According to New York Post, the incident occurred just after midnight on Monday, September 3. The woman – a real estate agent named Diane Chung – was in an elevator in Bayside, Queens, when the alarming episode occurred.

At first, his Galaxy Note 9 "was getting extremely hot," according to court reports. The woman then placed the device in her bag, but the problem has not disappeared.

Suddenly, she heard a hissing and screaming sound, and she noticed a thick smoke "flowing from her purse," she says. To post reports. "Chung put the bag on the floor of the elevator and tried to empty it, burning her fingers while she caught the Samsung smoking," says the suit.

Chung then became "extremely panicked" and started pressing the buttons to try to get out. When the elevator reached the lobby and the doors opened, she launched the phone.

"The mobile did not stop burning until a good Samaritan took it with a rag and planted it in a bucket of water," notes the report.

Chung has filed charges in the Queens Supreme Court for unspecified damages, plus a restraining order to prevent Samsung from selling the handset.
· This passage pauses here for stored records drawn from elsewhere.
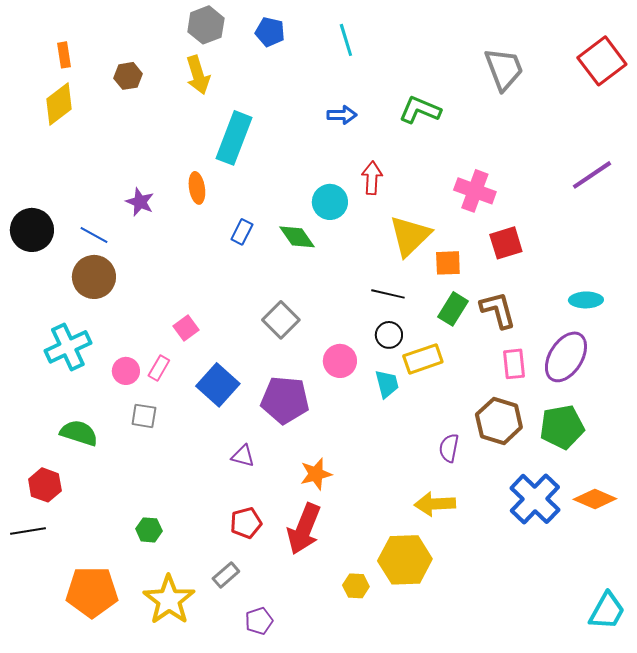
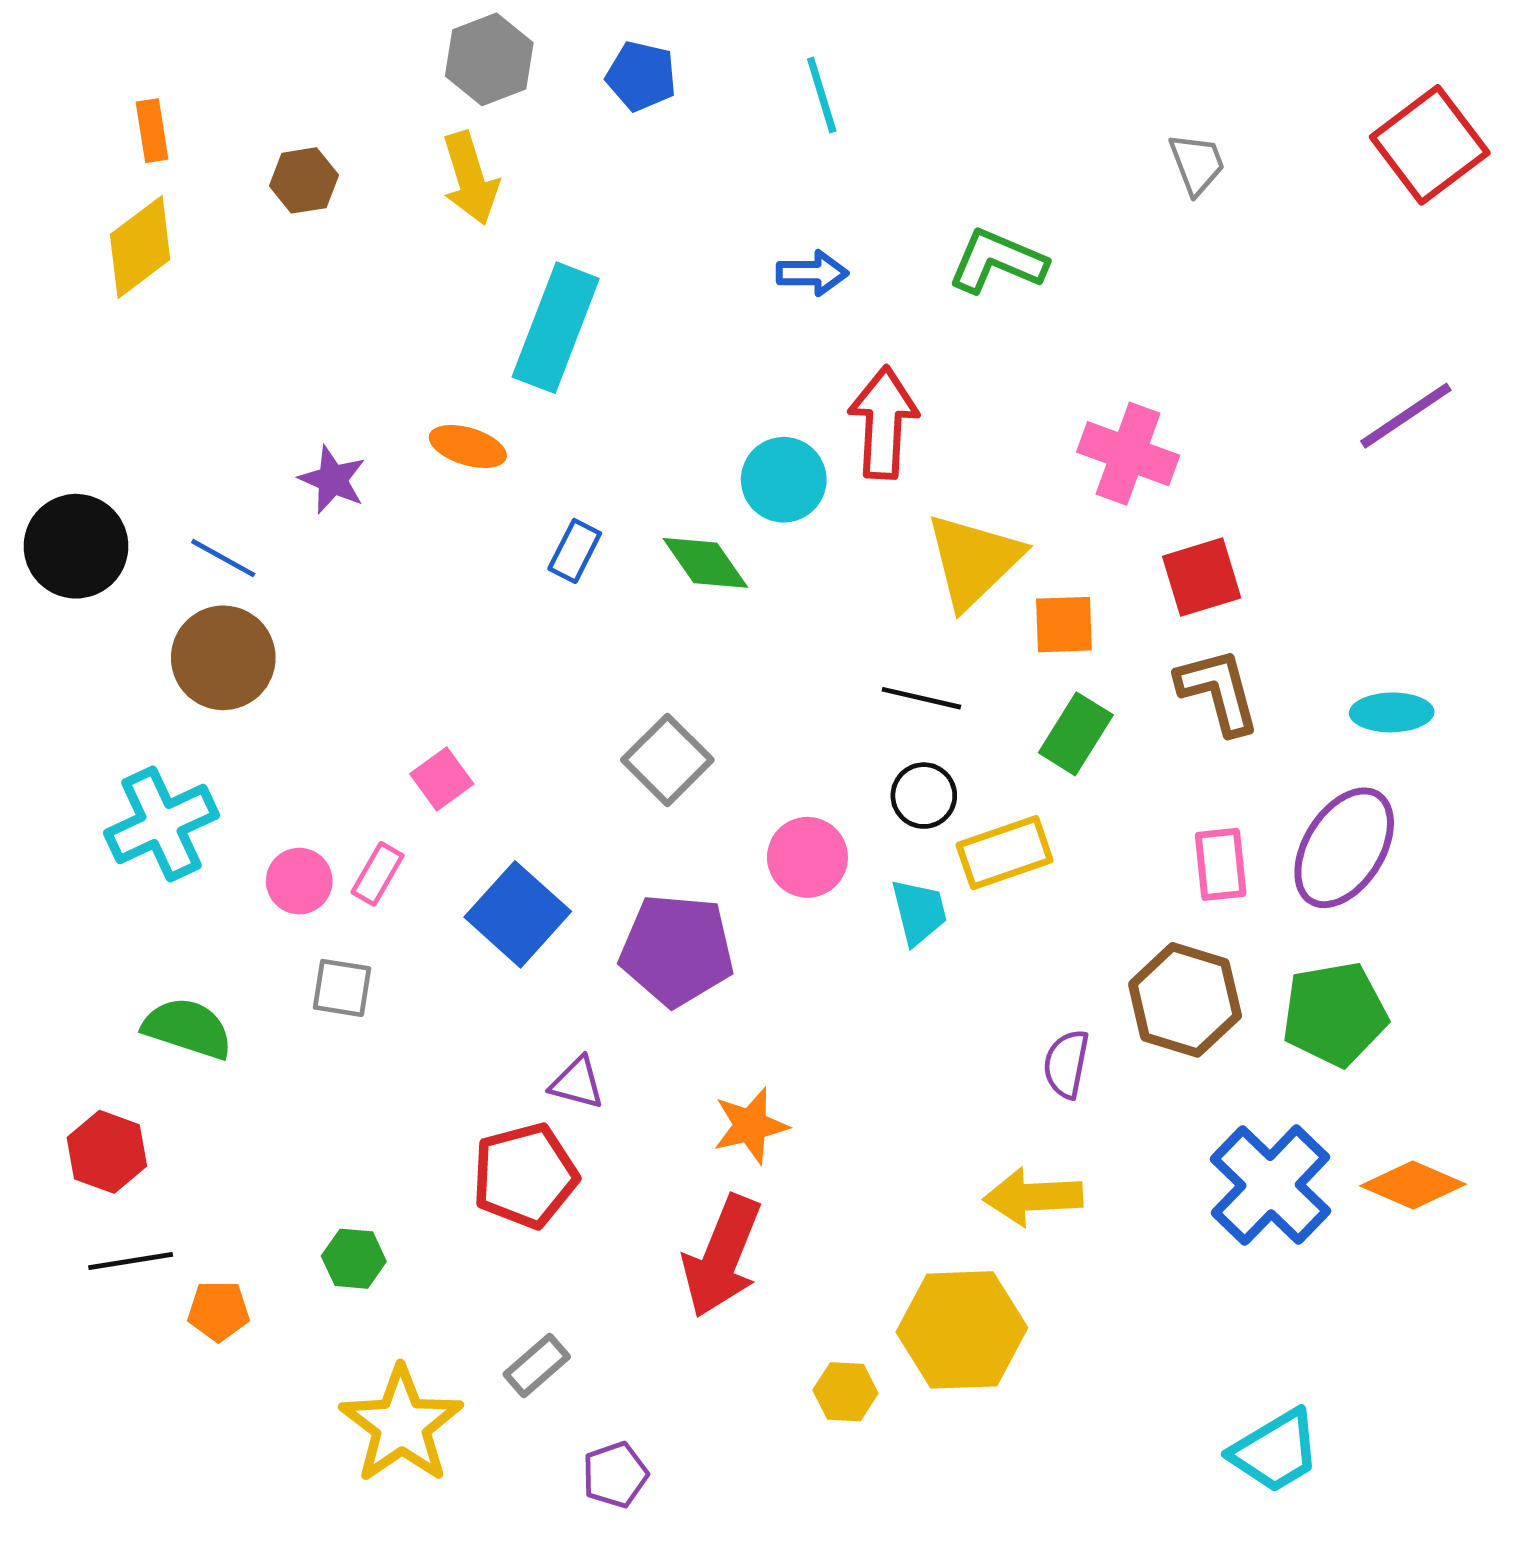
gray trapezoid: (504, 69) -> (1197, 164), size x0.6
red arrow: (372, 178) -> (883, 423), size x1.4
orange ellipse: (197, 188) -> (468, 446), turned -64
brown L-shape: (498, 310) -> (1218, 691), moved
red pentagon: (246, 523) -> (525, 1176), moved, size x1.4
black line: (28, 531) -> (131, 1261), moved
orange pentagon: (92, 592) -> (218, 1311), moved, size x0.5
cyan trapezoid: (607, 611) -> (1275, 1451), moved, turned 30

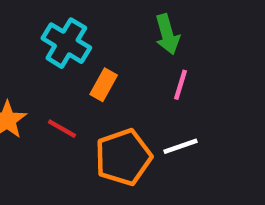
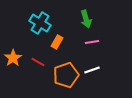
pink line: (180, 85) -> (92, 42), turned 64

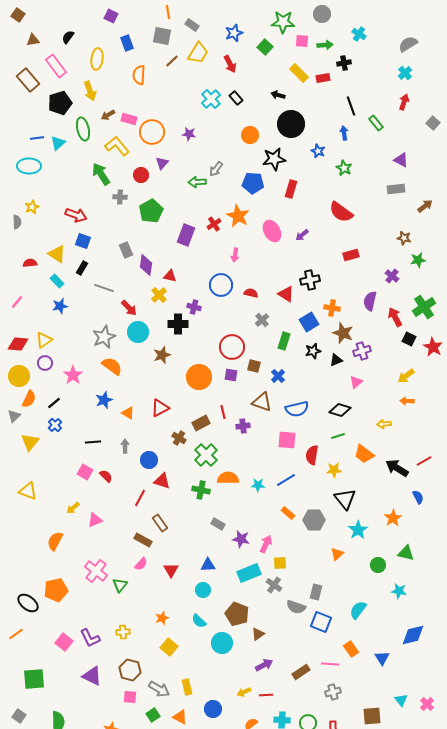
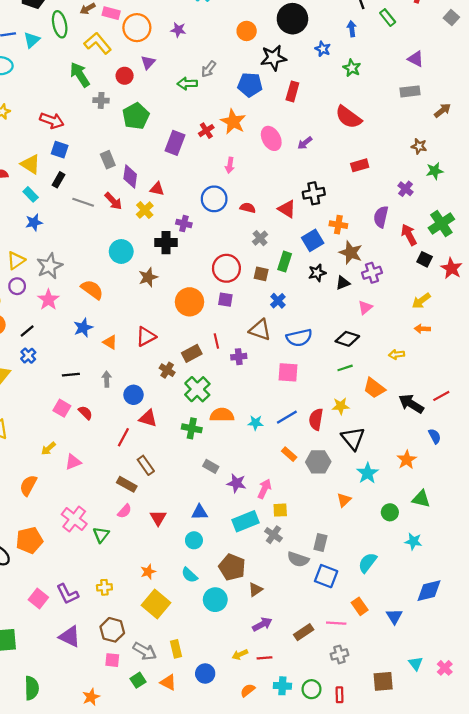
red arrow: (129, 308) -> (113, 201), moved
gray star: (104, 337) -> (50, 266), moved
brown square: (254, 366) -> (261, 274), moved
red semicircle: (312, 455) -> (316, 419), moved
yellow square: (169, 647) -> (156, 604), size x1.4

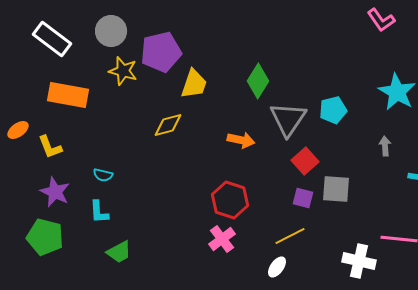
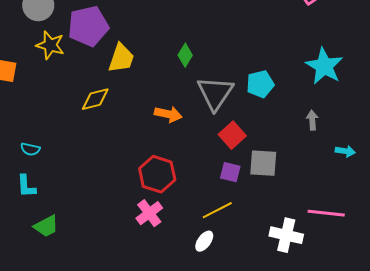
green diamond: (258, 81) -> (185, 55), size x0.7

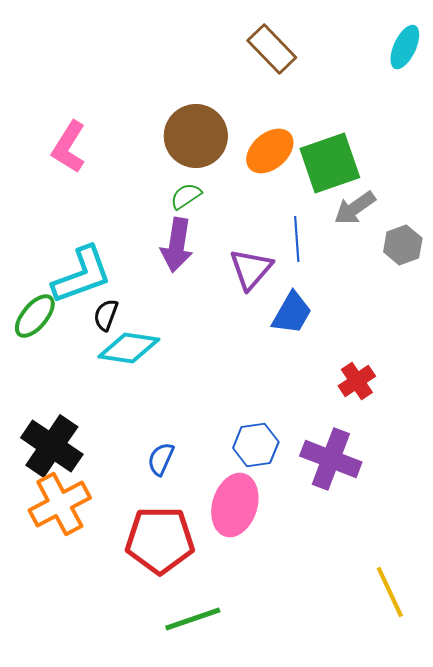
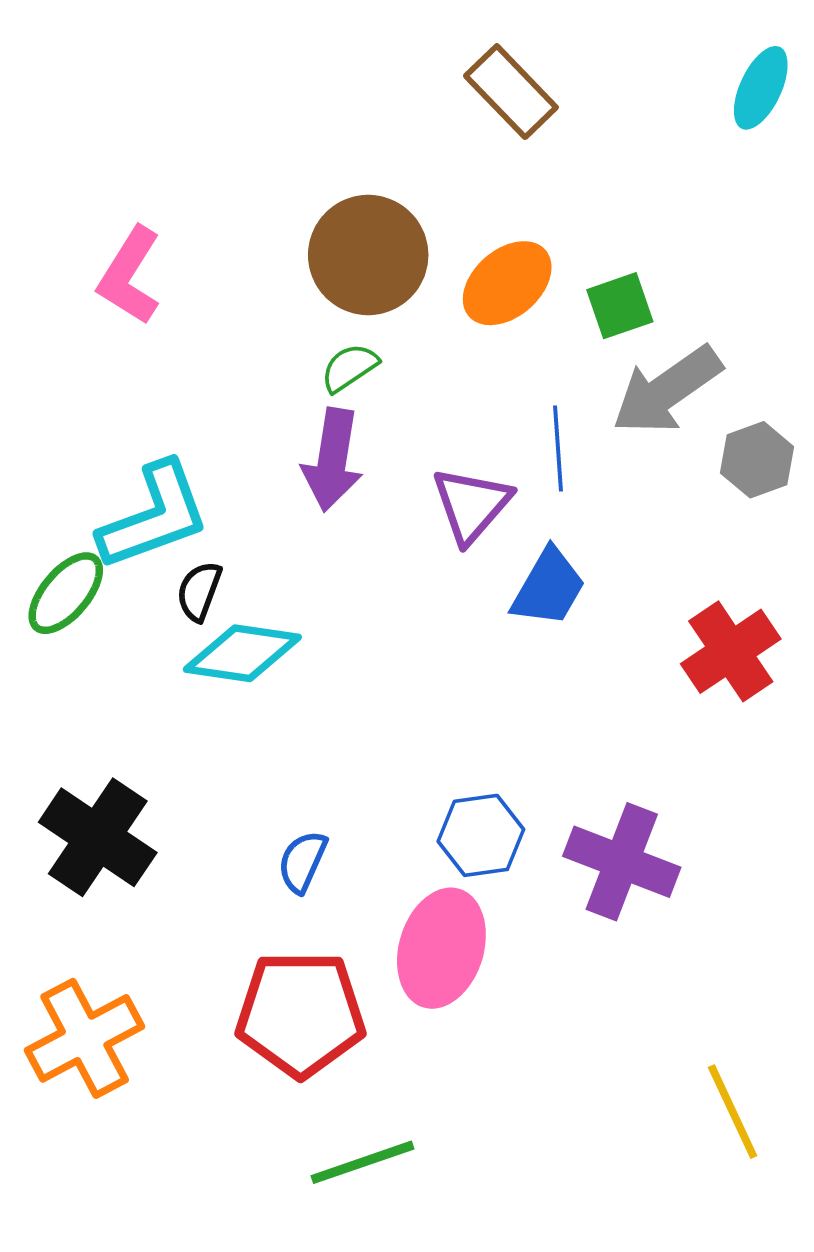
green square: (330, 163) -> (620, 306), size x0.6
gray arrow: (355, 208) -> (667, 390), size x1.4
red cross: (357, 381) -> (731, 651), moved, size x1.4
orange cross: (60, 504) -> (85, 1038), moved

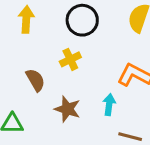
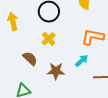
cyan arrow: (109, 105) -> (82, 61), turned 56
In an email to PCMag, Samsung said it was reviewing the incident.

"Samsung takes customer security very seriously and we guarantee the quality of the millions of Galaxy devices used in the United States," Samsung wrote. "We have not received any reports of similar incidents involving a Galaxy Note 9 device and we are currently studying the issue."

In the case of Note 7, it was not one, but two battery failures that caused a fire. Samsung said the Note 9 battery was safe.

"The Galaxy Note 9's battery is safer than ever," Samsung CEO Koh Dong-jin said last month, according to The Investor. "Users do not have to worry about batteries anymore."